Start of the Largest Dark Matter and Dark Energy Observation Campaign

Published by Adrien - Thursday, February 22, 2024 - Other Languages: FR, DE, ES, PT
Source: CNRS IN2P3

Seven months after its launch, the Euclid space telescope begins its observation campaign which, over the next six years, will observe billions of galaxies to the edges of the Universe.

Image ESA

Green light for Euclid: after six months of commissioning and testing, the ESA's space telescope, contributed to by several IN2P3 laboratories, starts its observation campaign today that will shed light, over the next six years, on the distribution of dark matter in the Universe.

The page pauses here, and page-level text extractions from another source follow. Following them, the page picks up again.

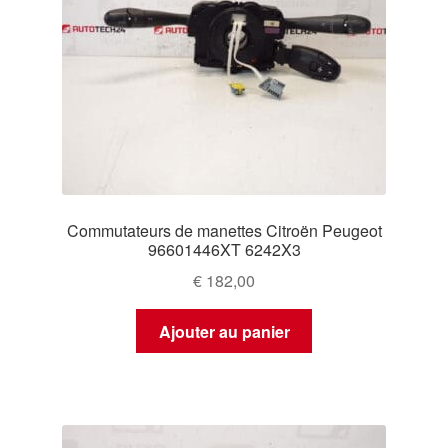
Commutateurs de manettes Citroën Peugeot
96601446XT 6242X3
€
182,00
Ajouter au panier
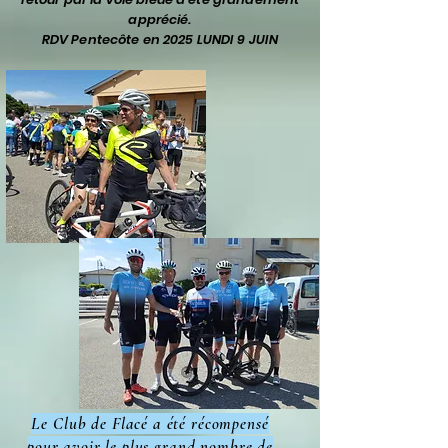
apprécié.
RDV Pentecôte en 2025 LUNDI 9 JUIN
Le Club de Flacé a été récompensé
pour avoir le plus grand nombre de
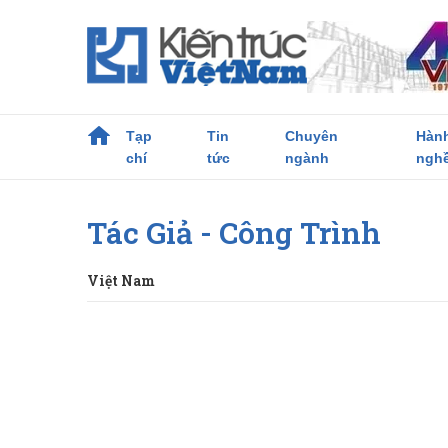
Tạp
Tin
Chuyên
Hàn
chí
tức
ngành
ngh
Tác Giả - Công Trình
Việt Nam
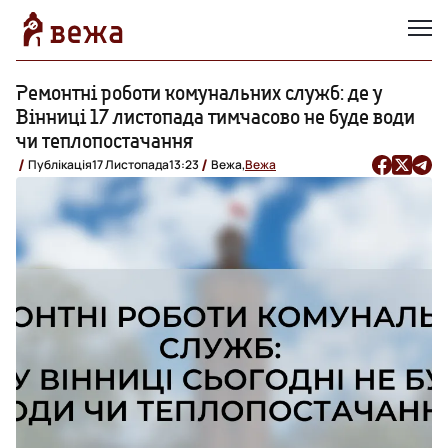
Ремонтні роботи комунальних служб: де у
Вінниці 17 листопада тимчасово не буде води
чи теплопостачання
Публікація
17 Листопада
13:23
Вежа,
Вежа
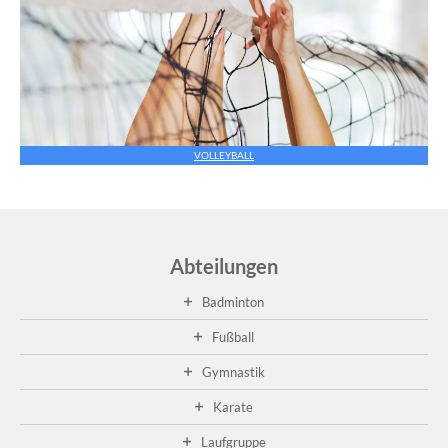
VOLLEYBALL
Abteilungen
Badminton
Fußball
Gymnastik
Karate
Laufgruppe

Since the launch on July 1st, 2023, the members of the collaboration have been working to check the telescope's operations and to get it ready for its mission. They especially had to deal with an unexpected problem that could negatively impact the mission: some of Euclid's sensors were found to be exposed to a tiny fraction of sunlight despite the sunshield.

Eventually, Euclid was slightly reoriented, its observation angle restricted, and the observation schedule modified so that the telescope's shots partially overlap with each other. Euclid's campaign loses a bit in efficiency, but all areas of the sky targeted by the mission will indeed be swept.

For its first days of observation, Euclid turns to the constellations of Caelum and Pictor, in the Southern Hemisphere, where it will observe an area of 50 square degrees over the next two weeks. Next milestone for cosmologists: the release of data from the first year of observations in the summer of 2025.

The Euclid Telescope

Designed to measure in more detail than ever the shape of billions of galaxies across the history of the Universe, Euclid will provide cosmologists with an invaluable data mine concerning, among other things, the distribution of dark matter in the Universe and the imprint of dark energy.

The telescope stands out from its predecessors by its ability to observe a large part of the sky in a single shot, with 40,000 planned over the six years of its mission.